Tuesday, November 15, 2005

Design choices - flexibility versus performance part 2

When designing the interface for the BTree module, there are some conflicting priorities.

An important goal is to ensure that the interface is reusable and makes as little assumptions about the content of "keys" and "values" as possible. Some of the points to consider are:

a) Should the BTree module be aware of the type system available in the system?
b) Should it be aware of how multiple attribute keys are handled?

I chose to keep the level of abstraction higher. Therefore in my implementation of the BTree module, the module has no knowledge of what is contained in the key, whether it is made up of single or multiple attributes, etc. The advantage is that a key can be anything that satisfies a relatively simple interface defined by the system. The disadvantages are:

1) The system cannot perform specific performance optimisations that would be dependent upon the knowledge of the attribute structure and type system. For example, the system cannot perform compression on the key structure.
2) The system cannot support search operators at an attribute level. When searching and fetching keys and values, only one composite operator is supported - >=. That is, the fetch algorithm knows how to obtain the next key that is equal or greater than the specified key.

On the whole, I am happy with the interface as it provides greater reusability. It allows the BTree module to be independently useful.

A problem I have been grappling with recently is how to support data driven construction of keys, without breaking the high level interface defined so far. In a DBMS system, the definition of the keys is stored in System Catalogs. There has to be a way by which the key definition can be used to generate keys. In the current design, the BTree module expects to be given a factory class for instantiating keys.
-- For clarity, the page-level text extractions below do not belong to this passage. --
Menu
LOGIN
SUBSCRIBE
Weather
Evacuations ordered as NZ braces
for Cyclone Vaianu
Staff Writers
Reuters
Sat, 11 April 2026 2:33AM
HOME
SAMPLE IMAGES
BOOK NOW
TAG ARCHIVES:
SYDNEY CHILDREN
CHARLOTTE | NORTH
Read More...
I thought of creating a Key factory that would read a key definition and then generate keys based upon the definition. However, the problem is that such a key factory would be capable of generating many different types of keys, whereas the current BTree interface expects a one to one relationship between the key factory and the type of key. I have come to the conclusion that I need to enhance the system in two ways:

Firstly, I need to support one to many relationship between the key factory and the key. Since the BTree instance is tied to a specific type of key, it therefore needs to be enhanced to supply an "id" that enables the key factory to generate the specific type of key required by the BTree instance. This means that instead of invoking:

key = keyFactory.getNewInstance()

the BTree instance would invoke:

key = keyFactory.getNewInstance(myid)

The key factory would be able to use the "id" to determine the type of key required.
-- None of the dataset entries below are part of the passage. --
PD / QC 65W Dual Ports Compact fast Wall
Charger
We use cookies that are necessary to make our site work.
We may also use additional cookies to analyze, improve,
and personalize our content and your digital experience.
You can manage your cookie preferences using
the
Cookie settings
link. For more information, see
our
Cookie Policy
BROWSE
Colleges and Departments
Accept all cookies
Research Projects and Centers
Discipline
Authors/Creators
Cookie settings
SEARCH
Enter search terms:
The second enhancement I need is to do with performance. At present, the Object Registry always generates new instances of objects, which would be inefficient for a key factory that needs to maintain its own internal registry. I therefore need to enhance the registry to support Singletons - key factories need to be cached in the registry so that the same factory can be used by multiple BTree instances.

My final point about the tradeoffs between flexibility and performance is to do with storage structure of keys and log records. I have tried to make the storage structures self describing. This means that the keys and values, as well as the log records, must persist sufficient information to be able to reconstruct their state when required. In a multi-attribute key, for example, this means that each attribute must store its type information, data length, etc. along with the data. This naturally increases the storage space requirement of entities. The benefit is that the system does not require external support to determine how to read data back from persistent storage. For example, the BTree module does not require the System Catalalog to be available, it has sufficient information to be able to read and write keys to persistent storage.

Thursday, November 10, 2005


In a major refactoring exercise I have split the SimpleDBM modules into two higher level packages. The Latch Manager, the Object Registry and the Util packages all go under the package org.simpledbm.common. The rest of the packages go under org.simpledbm.rss. I decided to use the acronym RSS for the low level data management API in honour of System R. System R called its low level API Research Storage System or RSS in short. See the paper Morton M. Astrahan, Mike W. Blasgen, Donald D. Chamberlin, Kapali P. Eswaran, Jim Gray, Patricia P. Griffiths, W. Frank King III, Raymond A. Lorie, Paul R. McJones, James W. Mehl, Gianfranco R. Putzolu, Irving L. Traiger, Bradford W. Wade, Vera Watson: System R: Relational Approach to Database Management. ACM Trans. Database Syst. 1(2): 97-137(1976).

Of course, all this refactoring has left CVS in a mess, as now there are many empty subdirectories under src/org/simpledbm.

I have also been working on a Developer's Reference Manual. This will hopefully contain sufficient information for interested hackers and database technology enthusiasts to play around with various modules. You can access the document here. I would welcome any feedback.

Finally, the SimpleDBM project has now graduated out of the incubator at www.java.net. This should lead to greater exposure and interest in the project.

Monday, November 07, 2005

BTree Implementation Progress Report Part 4

BTree scans are now available as well. This means that the BTree implementation is feature complete, although, there are still some areas that need more work.

For the rest of November, I am going to concentrate on improving the code, refactoring bits that I don't like, updating documentation, and generally cleaning up the code. All this in preparation for a release of the code towards the end of the month.

From December onwards, work can start on the remaining bits in the Data Manager layer of SimpleDBM, i.e, tables. I have not yet decided whether knowledge about data types should be part of this layer or whether it is best left to a higher-level layer. I am tempted to keep the data layer as low level as possible; this will make it more reusable.

Wednesday, November 02, 2005

BTree Implementation Progress Report Part 3

Both insert key and delete key operations are now available. More test cases are being written; in order to test lock conflicts when the same key is concurrently inserted/deleted by different transactions, the new test cases have to use multiple threads. It is harder to debug such test cases, but Eclipse makes it easy. I simply run the JUnit tests in debug mode and set break points at appropriate places.

By end of this week I shall be working on the BTree scan operations. There aren't many research publications that deal with the inner workings of an index scan; the only paper that seems to discuss a real implementation is the paper by Mohan, C. An Efficient Method for Performing Record Deletions and Updates Using Index Scans, Proc. 28th International Conference on Very Large Databases, Hong Kong, August 2002. The paper discusses many of the performance issues with implementing scans. My implementation will suffer from the problems Mohan describes, as I want to do a basic implementation first before looking at optimisations.

To ensure that the BTree implementation is tested thoroughly, I have started to use the code coverage tool Clover. The vendor has graciously provided me a free license to use this tool. Using this tool I am able to determine which code paths have not been tested, and then write test cases to exercise those.